04/04/2013 5:35PM

New stud Acclamation might return to racing

Shigeki Kikkawa
Acclamation, a six-time Grade 1 winner with $1,958,048 in earnings, might return to training after his first season at stud.

In recent years, Acclamation’s life has changed every few months.

When he was not based at the track with trainer Don Warren, amassing a career record of 11 wins in 30 starts, six Grade 1 victories, and earnings of $1,958,048, he was resting at owner Bud Johnston’s farm in Sanger, Calif.

Last fall, Acclamation, the Eclipse Award winner as the champion older male of 2011, was sent back to the farm with a different objective for 2013. He began a stud career earlier this year for a fee of $20,000, which equals the highest price in California.

That may not be Acclamation’s last career move. A 7-year-old, Acclamation could return to training this spring, with the goal of starting in major stakes in the second half of the year. A decision is likely to be made in the next month, Johnston said.

“I think we’ll look at it,” Johnston said in a recent interview. “It gives us an option to consider. Right now, we’re concentrating on the breeding season. We will know something by mid-April or the end of April.”

Acclamation is by far the most prominent new stallion in California for 2013. The decision to send him to stud was finalized last fall. He left the racetrack at the height of his career, having won his last seven starts, all stakes, including the Grade 1 Eddie Read Stakes at Del Mar last July in his most recent race. He was taken out of training last summer when he strained a ligament in advance of the $1 million, Grade 1 TVG Pacific Classic at Del Mar, a race he won in 2011.

If Acclamation returns to training this spring, there may be time to make the Pacific Classic on Aug. 25, although that has not been foremost on Johnston’s mind in recent weeks.

The goal for the breeding season is a book of approximately 40 mares. Johnston said his Old English Rancho farm will provide about 10 of those mares.

“He’s doing very well,” Johnston said. “We think it will be 35 to 40 mares. We did get a good response. It’s difficult to stand a new horse in California. People thought he would be sold out of state. I think we’ll do better next year.”

Prominent California breeder John Harris has supported Acclamation this year. He has sent mares such as Henlopen, the dam of stakes winners John Scott and Distant Victory; Super High, the California-bred champion 3-year-old filly of 2002; Hotlantic, a stakes winner at Louisiana Downs and Lone Star Park in 2009; and Lucky C. H., the dam of the graded stakes winner and Harris Farms stallion Lucky J. H.

Unusual Heat, the sire of Acclamation, stands at Harris Farms in Coalinga, Calif., for $20,000. He has been California’s leading stallion by progeny earnings the past five years.

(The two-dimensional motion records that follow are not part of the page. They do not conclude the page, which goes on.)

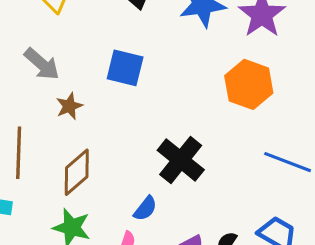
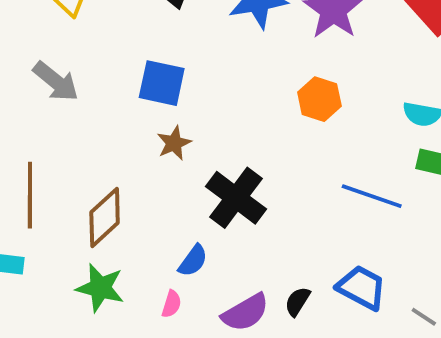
orange hexagon: (249, 84) -> (319, 99), size x0.7
brown star: (69, 106) -> (174, 143), moved

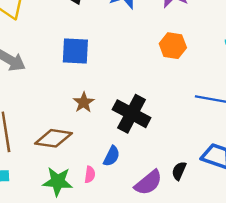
brown star: (174, 143) -> (84, 102), moved
brown diamond: (105, 217) -> (53, 138), turned 60
pink semicircle: (171, 304) -> (90, 175), moved

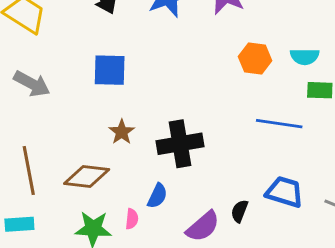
orange hexagon: (173, 46) -> (255, 59), moved
black cross: (132, 114) -> (180, 144), turned -36

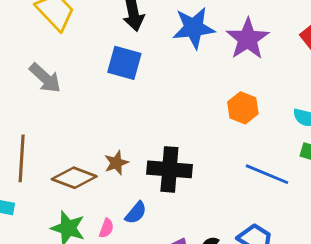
orange hexagon: (255, 59) -> (243, 108), moved
blue square: (110, 70) -> (124, 63), moved
brown star: (122, 132) -> (116, 163), moved

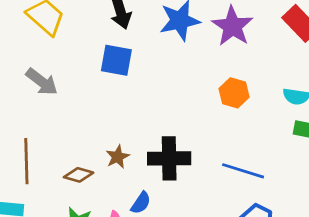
blue line: (267, 174) -> (243, 171), moved
brown diamond: (74, 178) -> (79, 175), size x0.7

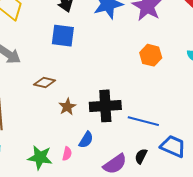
blue line: (243, 171) -> (143, 121), moved
brown diamond: (79, 175) -> (45, 82), moved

“John Harris sent over some beautiful mares,” Johnston said. “I think that’s the important part. I’d rather get quality than quantity to find out how good he will be. We’re happy with the quality of mares. I wanted to get a good start. Of the ones we bred, almost all of those are in foal. He’s very fertile, like his father.”

Regarding a potential comeback to racing, Acclamation’s physical condition will be assessed in the coming weeks. He has been in light exercise at the farm.

“He’s on a lunge line,” Johnston said. “We have a covered round pen, and we jog him.”

In his championship year of 2011, Acclamation was a contender for the Horse of the Year title before being sidelined with a bruised foot in the weeks before the Breeders’ Cup at Churchill Downs. Johnston and Warren had hoped to start Acclamation in the Breeders’ Cup Turf that year.

The 2013 Breeders’ Cup is at Santa Anita in November, and trying to make it there would be the goal of a potential comeback, Johnston said.

“I think he deserves it and deserves a shot at Horse of the Year, if we could get him ready in time to do something like that,” Johnston said. “That’s in the back of our minds.”